Picture above shows us how BatchNorm takes the mean and variance over all batches. Then LayerNorm takes the mean and variance over all of the channels. InstanceNorm takes the mean and variance of one batch and one channel. GroupNorm takes a random group of channels in one batch and calculate the mean and variance of those.

Fix small batch size problem

Jeremy said that he doesn’t have a solution for the RNN problem but he has a solution to the small batch size problem that BatchNorm has.

Mathematicians and programmers often use epsilon to describe some small number. One thing we might want to use this is for a division. If the denominator (number below the line) is a very small number computer might not be available to calculate it without adding epsilon.

In BatchNorm epsilon is a hyperparameter we can change.

If we use much higher epsilon value (e.g. 0.1) in BatchNorm it will assure that values can’t be very big. Another solution Jeremy had was RunningBatchNorm.

The idea in RunningBatchNorm is that we don’t use the mean or standard deviation of the batch but instead the running average version. This works because, for example, with batch size of two sometimes these numbers happen to be the same but when we have this running average we don’t care about the numbers being the same.

There is a few small details that need to be fixed and we will learn more about these later.

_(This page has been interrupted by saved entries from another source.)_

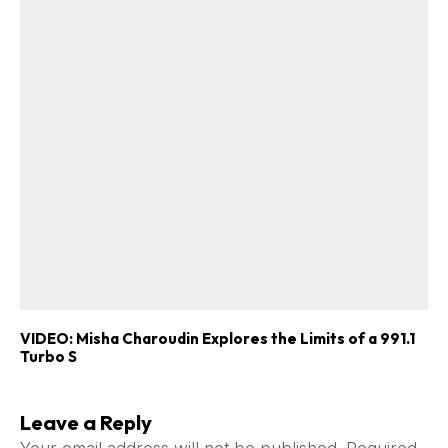
VIDEO: Misha Charoudin Explores the Limits of a 991.1
Turbo S
Leave a Reply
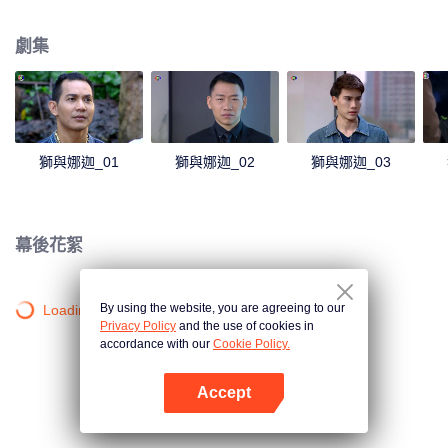
magical power and meant to take possession of this world alone. So young
energetic youngsters such as Haha and Nana have come out to stop this
劇集
scientist. And to save the world not to fall into the hands of the villains. The
mission is to stumble upon the love story. Make sure to make sure that you
have the right one.
獅與娜迦_01
獅與娜迦_02
獅與娜迦_03
幕後花絮
By using the website, you are agreeing to our
Loading…
Privacy Policy
and the use of cookies in
accordance with our
Cookie Policy.
Accept
打開App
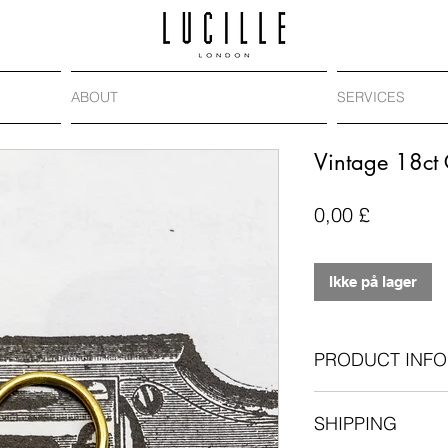
ABOUT
SERVICES
Vintage 18ct 
Pris
0,00 £
Ikke på lager
PRODUCT INFO
Vintage padlock,
SHIPPING
18-carat gold
Length: 23mm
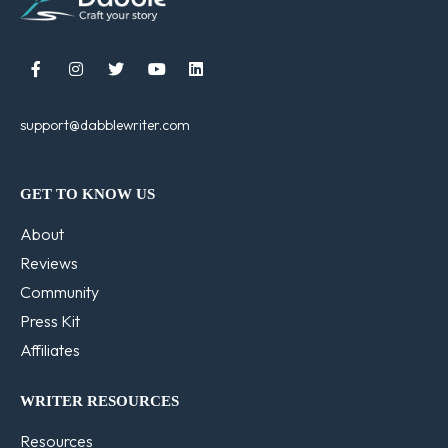





support@dabblewriter.com
GET TO KNOW US
About
Reviews
Community
Press Kit
Affiliates
WRITER RESOURCES
Resources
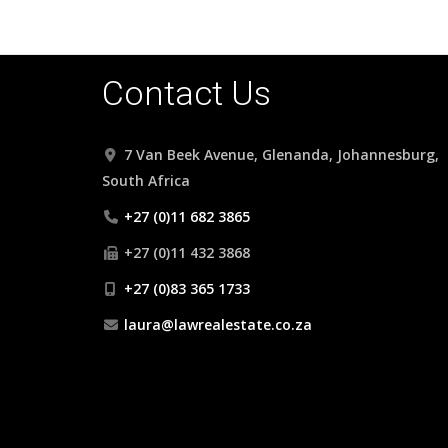
Contact Us
7 Van Beek Avenue, Glenanda, Johannesburg,
South Africa
+27 (0)11 682 3865
+27 (0)11 432 3868
+27 (0)83 365 1733
laura@lawrealestate.co.za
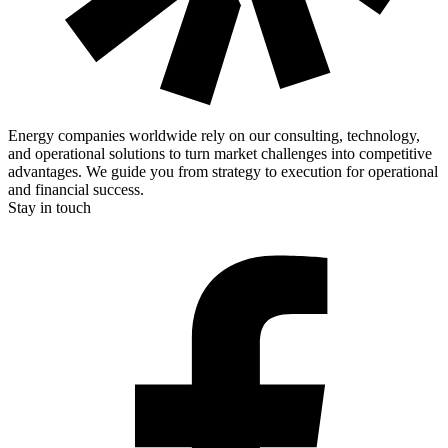
Energy companies worldwide rely on our consulting, technology,
and operational solutions to turn market challenges into competitive
advantages. We guide you from strategy to execution for operational
and financial success.
Stay in touch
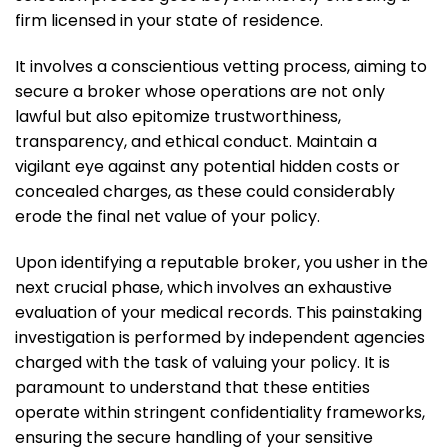
firm licensed in your state of residence.
It involves a conscientious vetting process, aiming to
secure a broker whose operations are not only
lawful but also epitomize trustworthiness,
transparency, and ethical conduct. Maintain a
vigilant eye against any potential hidden costs or
concealed charges, as these could considerably
erode the final net value of your policy.
Upon identifying a reputable broker, you usher in the
next crucial phase, which involves an exhaustive
evaluation of your medical records. This painstaking
investigation is performed by independent agencies
charged with the task of valuing your policy. It is
paramount to understand that these entities
operate within stringent confidentiality frameworks,
ensuring the secure handling of your sensitive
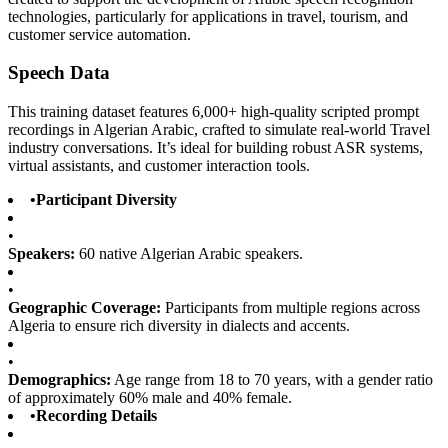
technologies, particularly for applications in travel, tourism, and
customer service automation.
Speech Data
This training dataset features 6,000+ high-quality scripted prompt
recordings in Algerian Arabic, crafted to simulate real-world Travel
industry conversations. It’s ideal for building robust ASR systems,
virtual assistants, and customer interaction tools.
•
Participant Diversity
•
Speakers:
60 native Algerian Arabic speakers.
•
Geographic Coverage:
Participants from multiple regions across
Algeria to ensure rich diversity in dialects and accents.
•
Demographics:
Age range from 18 to 70 years, with a gender ratio
of approximately 60% male and 40% female.
•
Recording Details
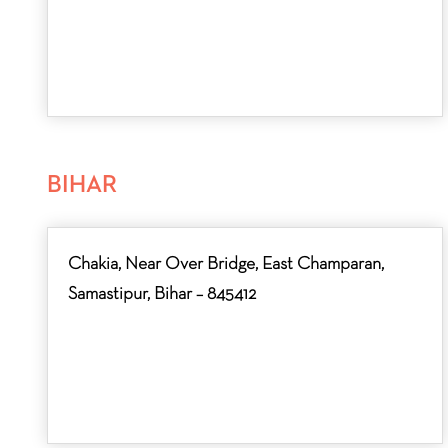
BIHAR
Chakia, Near Over Bridge, East Champaran,
Samastipur, Bihar – 845412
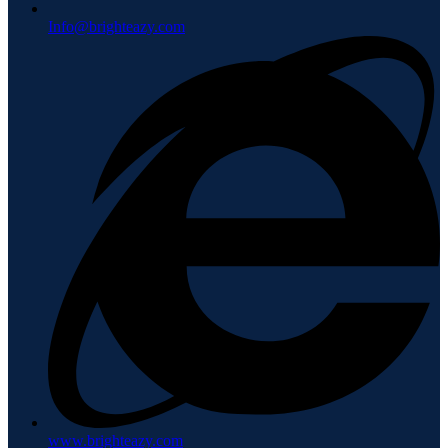
Info@brighteazy.com
www.brighteazy.com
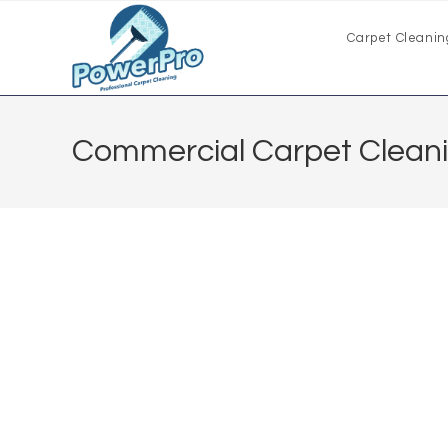
Carpet Cleanin
Commercial Carpet Clean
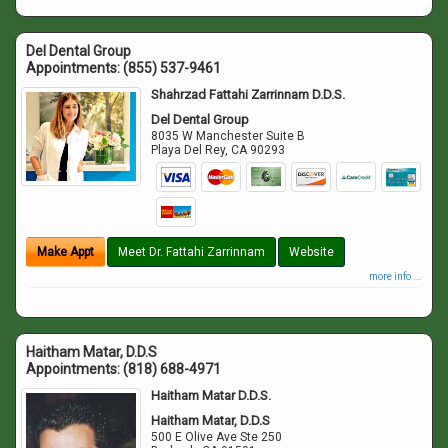
Del Dental Group
Appointments:
(855) 537-9461
Shahrzad Fattahi Zarrinnam D.D.S.
Del Dental Group
8035 W Manchester Suite B
Playa Del Rey
,
CA
90293
Make Appt
Meet Dr. Fattahi Zarrinnam
Website
more info ...
Haitham Matar, D.D.S
Appointments:
(818) 688-4971
Haitham Matar D.D.S.
Haitham Matar, D.D.S
500 E Olive Ave Ste 250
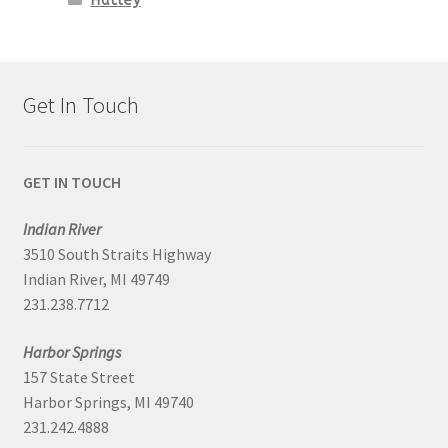
Hatley
Get In Touch
GET IN TOUCH
Indian River
3510 South Straits Highway
Indian River, MI 49749
231.238.7712
Harbor Springs
157 State Street
Harbor Springs, MI 49740
231.242.4888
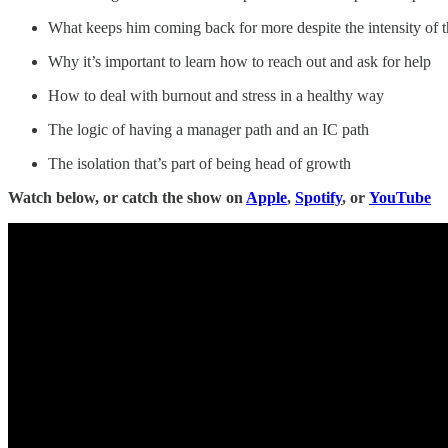
What keeps him coming back for more despite the intensity of 
Why it’s important to learn how to reach out and ask for help
How to deal with burnout and stress in a healthy way
The logic of having a manager path and an IC path
The isolation that’s part of being head of growth
Watch below, or catch the show on
Apple
,
Spotify
, or
YouTube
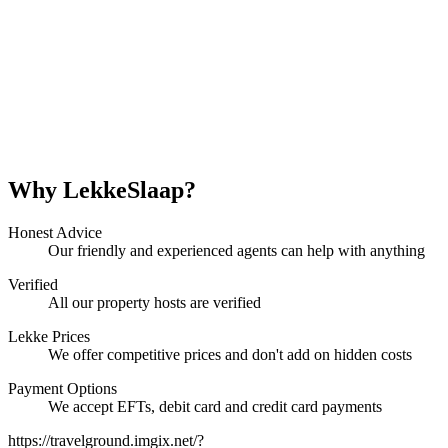
Why LekkeSlaap?
Honest Advice
Our friendly and experienced agents can help with anything
Verified
All our property hosts are verified
Lekke Prices
We offer competitive prices and don't add on hidden costs
Payment Options
We accept EFTs, debit card and credit card payments
https://travelground.imgix.net/?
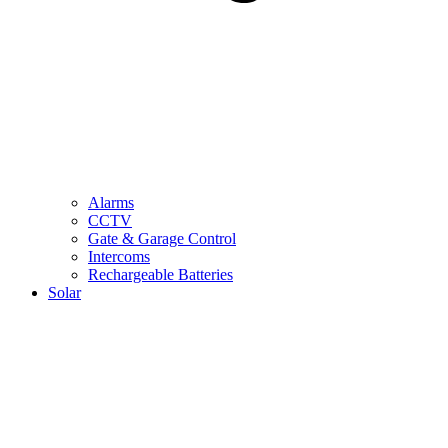
Alarms
CCTV
Gate & Garage Control
Intercoms
Rechargeable Batteries
Solar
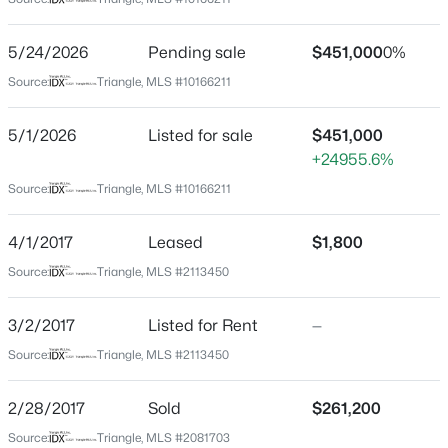
Wake
Neighborhood / Subdivision
$770,000
Active
5/24/2026
Pending sale
$451,000
0%
Main Street Square
5
4
3559
0.23
Source:
Triangle, MLS #10166211
Beds
Baths
Sqft
Acres
Driving Directions
From Raleigh to I-440 West, take exit 95 towards Holly
129 Pointe Park Cir, Holly Springs, NC 27540
5/1/2026
Listed for sale
$451,000
Springs, Fuquay-Varina. Turn left onto HWY 55, left at
MLS#: 10184559
+24955.6%
WellingtonStreet into the Main Street Square
Source:
Triangle, MLS #10166211
community.
New - 1 Day Ago
4/1/2017
Leased
$1,800
Source:
Triangle, MLS #2113450
Schools
3/2/2017
Listed for Rent
—
Elementary School
Herbert Akins Road
Source:
Triangle, MLS #2113450
Middle School
2/28/2017
Sold
$261,200
$990,000
Holly Grove
Active
Source:
Triangle, MLS #2081703
5
5
4184
0.25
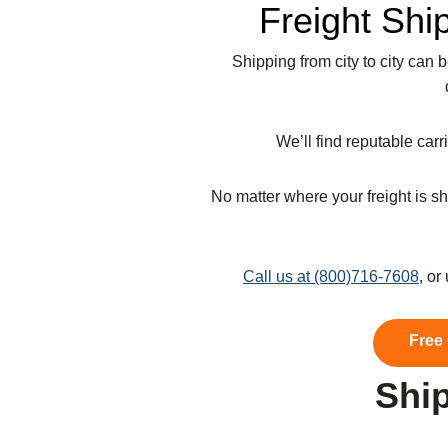
Freight Shi
Shipping from city to city can 
We’ll find reputable car
No matter where your freight is sh
Call us at (800)716-7608
, or
Free
Ship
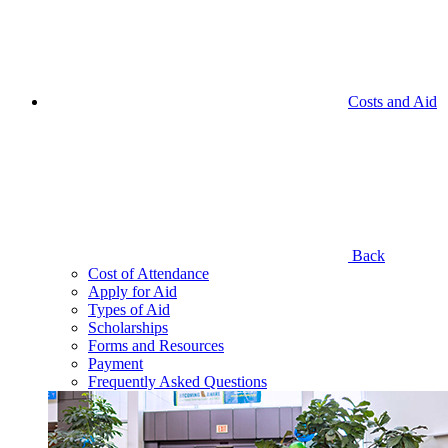
Costs and Aid
Back
Cost of Attendance
Apply for Aid
Types of Aid
Scholarships
Forms and Resources
Payment
Frequently Asked Questions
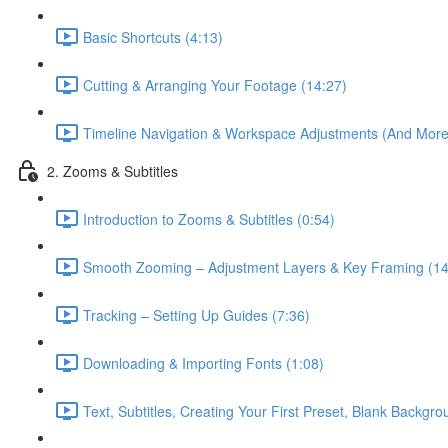
Basic Shortcuts (4:13)
Cutting & Arranging Your Footage (14:27)
Timeline Navigation & Workspace Adjustments (And More 
2. Zooms & Subtitles
Introduction to Zooms & Subtitles (0:54)
Smooth Zooming – Adjustment Layers & Key Framing (14
Tracking – Setting Up Guides (7:36)
Downloading & Importing Fonts (1:08)
Text, Subtitles, Creating Your First Preset, Blank Backgr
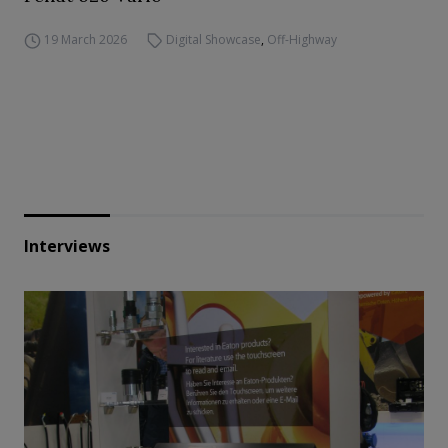
19 March 2026
Digital Showcase
,
Off-Highway
Interviews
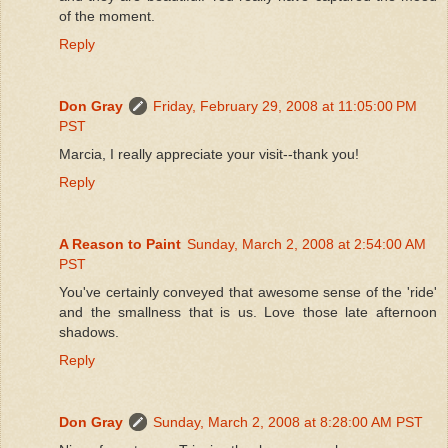
of the moment.
Reply
Don Gray
Friday, February 29, 2008 at 11:05:00 PM
PST
Marcia, I really appreciate your visit--thank you!
Reply
A Reason to Paint
Sunday, March 2, 2008 at 2:54:00 AM
PST
You've certainly conveyed that awesome sense of the 'ride'
and the smallness that is us. Love those late afternoon
shadows.
Reply
Don Gray
Sunday, March 2, 2008 at 8:28:00 AM PST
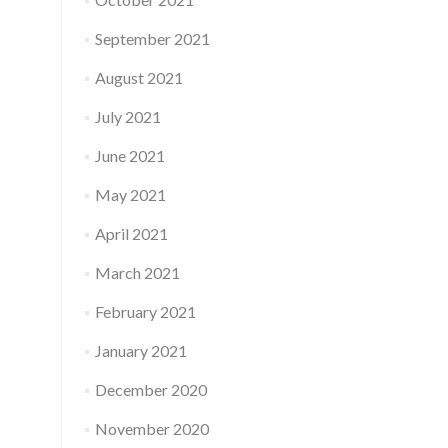
September 2021
August 2021
July 2021
June 2021
May 2021
April 2021
March 2021
February 2021
January 2021
December 2020
November 2020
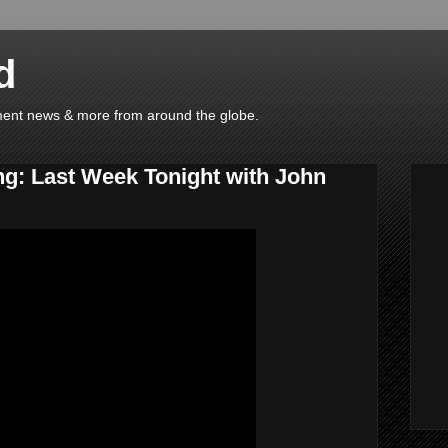
d
ainment news & more from around the globe.
ng: Last Week Tonight with John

This is just quick introduction to all of these and it is not important to remember everything right away.

  1. We can’t take the running average of variances. It is just stupid because it doesn’t mean anything and batch sizes can change. We learned previously (picture below) that we only need to keep track of sums of squares of the data points and the sums of the data points. This way we can calculate the real variance just storing two values.
We learned previously that we can calculate the variance this way.

2. Because the batch size can change it is important to also keep track of that too. Then we just divide the mean and variance with this value.

3. We need to do debiasing. It means that we don’t want any observation to be weighted too highly. The problem is that the first value will have too much power when it is in all of the calculations. This can be solved just by initializing the first values to zero.

If we start with the zero we can just divide the result with 1–0.9^n where n is number of numbers we have in running average.